My best guess is that the LLM is interfacing with a tool in order to search through tweets, and the training set that demonstrates how to use the tool contains example searches for Elon Musk’s tweets.
lepinkainen@lemmy.world 2 days ago
“This blogger” is Simon Willison, who has been doing LLM benchmarks and other LLM-related things since before it was cool
Not a random substack grifter
theunknownmuncher@lemmy.world 2 days ago
Yeahhhhh posting blog guides on how to code with ChatGPT is not expertise on LLMs.
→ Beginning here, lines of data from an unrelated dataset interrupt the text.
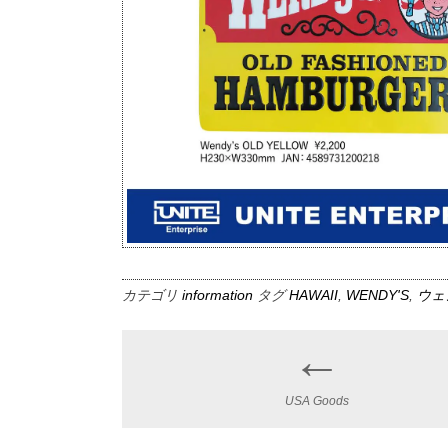
カテゴリ
information
タグ
HAWAII
,
WENDY'S
,
ウェ
←
Post
navigation
USA Goods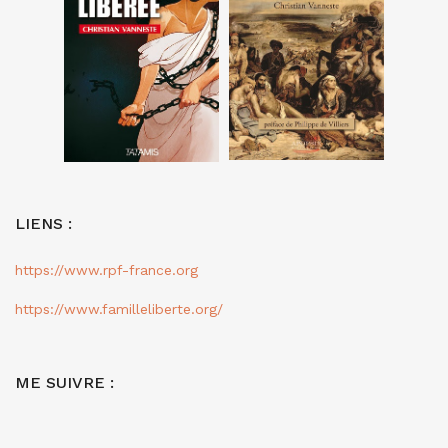
LIENS :
https://www.rpf-france.org
https://www.familleliberte.org/
ME SUIVRE :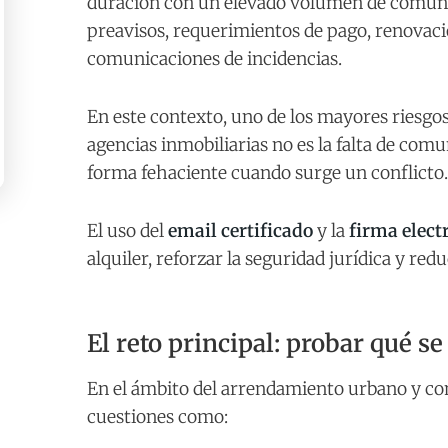
duración con un elevado volumen de comunica
preavisos, requerimientos de pago, renovaci
comunicaciones de incidencias.
En este contexto, uno de los mayores riesgos
agencias inmobiliarias no es la falta de comu
forma fehaciente cuando surge un conflicto.
El uso del
email certificado
y la
firma elect
alquiler, reforzar la seguridad jurídica y red
El reto principal: probar qué s
En el ámbito del arrendamiento urbano y co
cuestiones como: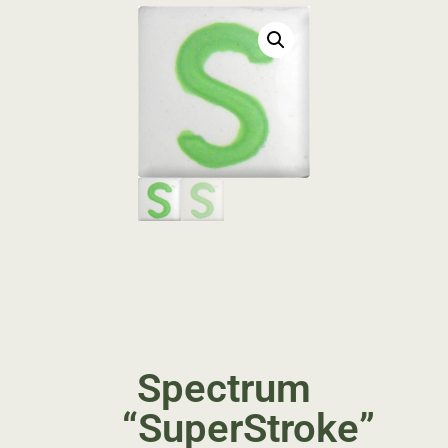
Spectrum
“SuperStroke”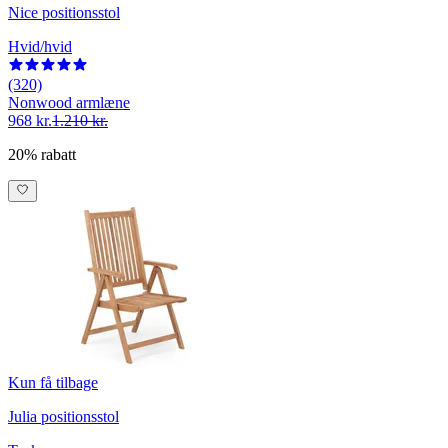
Nice positionsstol
Hvid/hvid
(320)
Nonwood armlæne
968 kr.
1.210 kr.
20% rabatt
Kun få tilbage
Julia positionsstol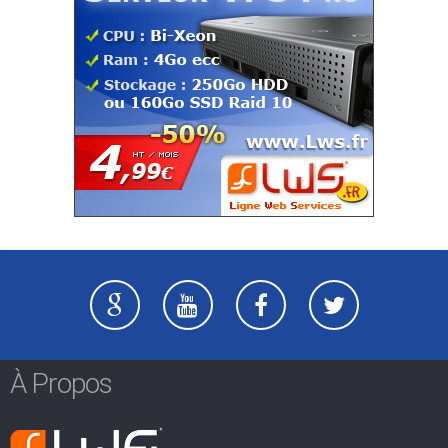
À Propos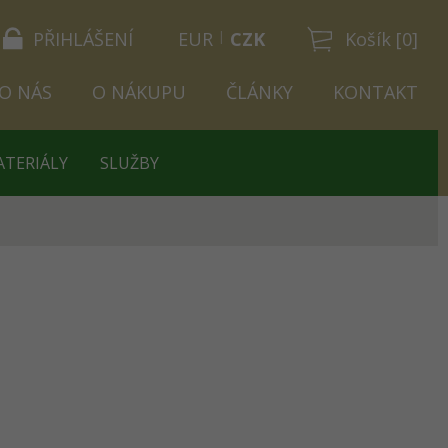
PŘIHLÁŠENÍ
EUR
CZK
Košík [0]
O NÁS
O NÁKUPU
ČLÁNKY
KONTAKT
ATERIÁLY
SLUŽBY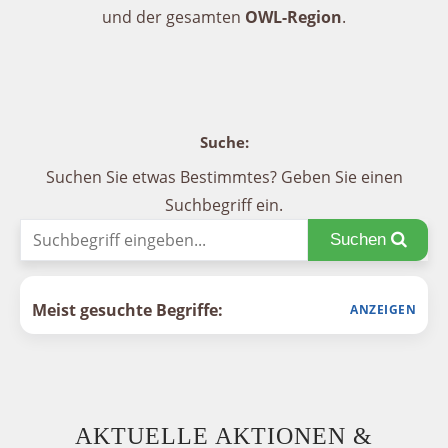
und der gesamten
OWL-Region
.
Suche:
Suchen Sie etwas Bestimmtes? Geben Sie einen
Suchbegriff ein.
Suchen
Meist gesuchte Begriffe:
AKTUELLE AKTIONEN &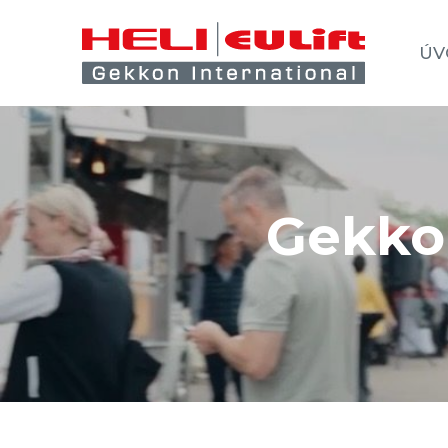
ÚV
Gekko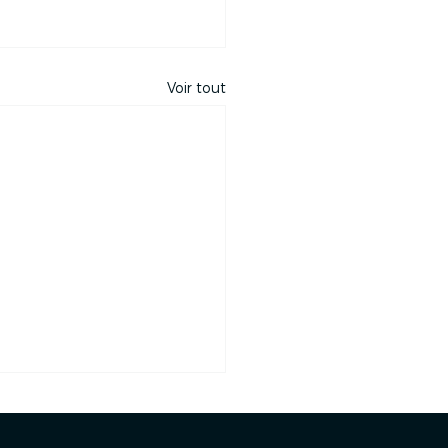
Voir tout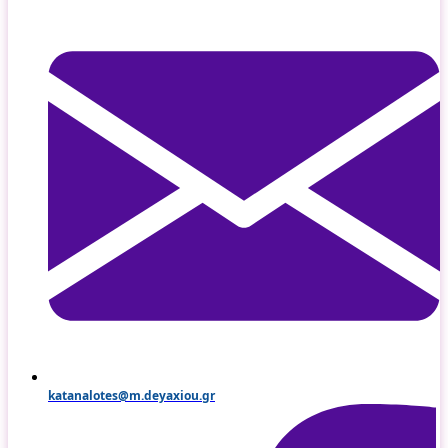
katanalotes@m.deyaxiou.gr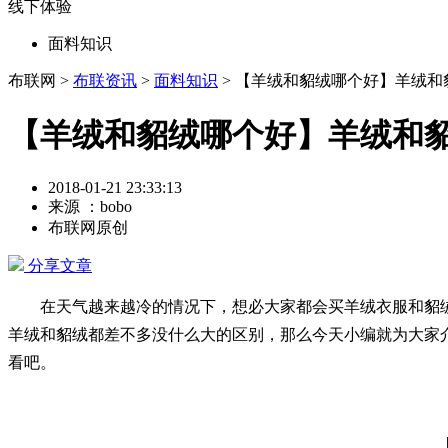
线下体验
面料知识
布联网 >
布联资讯
>
面料知识
> 【羊绒和貂绒哪个好】羊绒
【羊绒和貂绒哪个好】羊绒和
2018-01-21 23:33:13
来源 ：bobo
布联网原创
分享文章
在天气越来越冷的情况下，想必大家都会买羊绒衣服和貂绒
羊绒和貂绒都差不多没什么大的区别，那么今天小编就为大家
看吧。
jwmgregory@lemmy.dbzer0.com 2 days ago
Willison has never claimed to be an expert in the field of machine learning, but you should give more credence to his opinions. Perhaps u/lepinkainen@lemmy.world’s warning wasn’t informative enough to be heeded: Willison is a prominent figure in the web-development scene, particularly aspects of the scene that have evolved into important facets of the modern machine learning community.
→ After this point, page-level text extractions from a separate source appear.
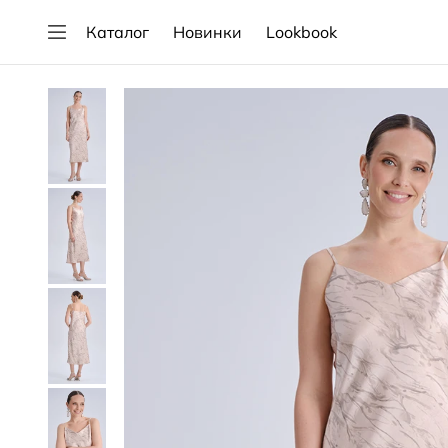
Каталог
Новинки
Lookbook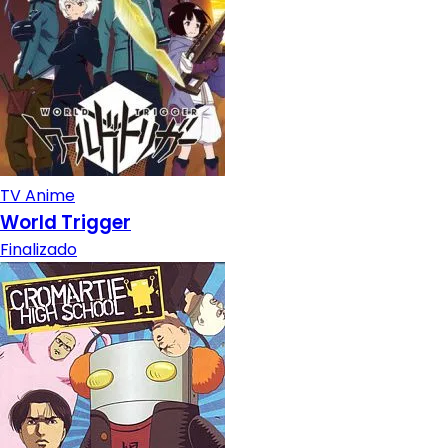
TV Anime
World Trigger
Finalizado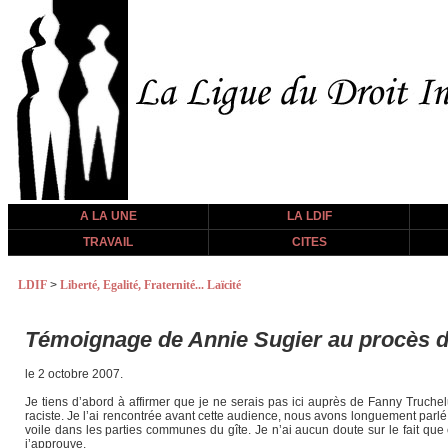
A LA UNE
LA LDIF
TRAVAIL
CITES
LDIF
>
Liberté, Egalité, Fraternité... Laïcité
Témoignage de Annie Sugier au procès d
le 2 octobre 2007.
Je tiens d’abord à affirmer que je ne serais pas ici auprès de Fanny Truchelu
raciste. Je l’ai rencontrée avant cette audience, nous avons longuement parl
voile dans les parties communes du gîte. Je n’ai aucun doute sur le fait que 
j’approuve.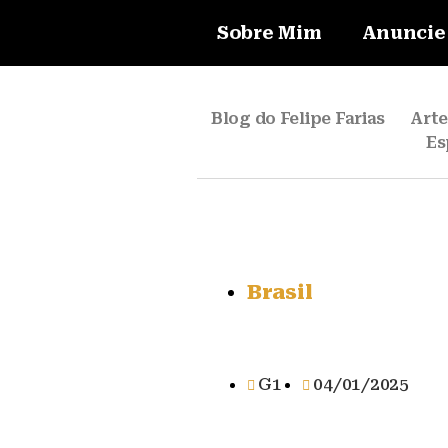
Sobre Mim
Anuncie
Blog do Felipe Farias
Art
Es
Brasil
G1
04/01/2025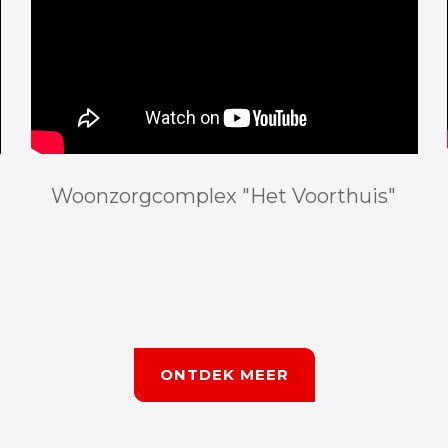
Woonzorgcomplex "Het Voorthuis"
ONTDEK MEER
The guy is quite experienced with Python and took an early step into the contemporary ML/AI space due to both him having a lot of very relevant skills and a likely personal interest in the field. Python is the lingua franca of my field of study, for better or worse, and someone like Willison was well-placed to break into ML/AI from the outside. That’s a common route in this field, there aren’t exactly an abundance of MBAs with majors in machine learning or applied artificial intelligence research, specifically (yet). Willison is one of the authors of Django, for fucks sake. Idk what he’s doing rn but it would be ignorant to draw the comparison you just did in the context of Willison particularly.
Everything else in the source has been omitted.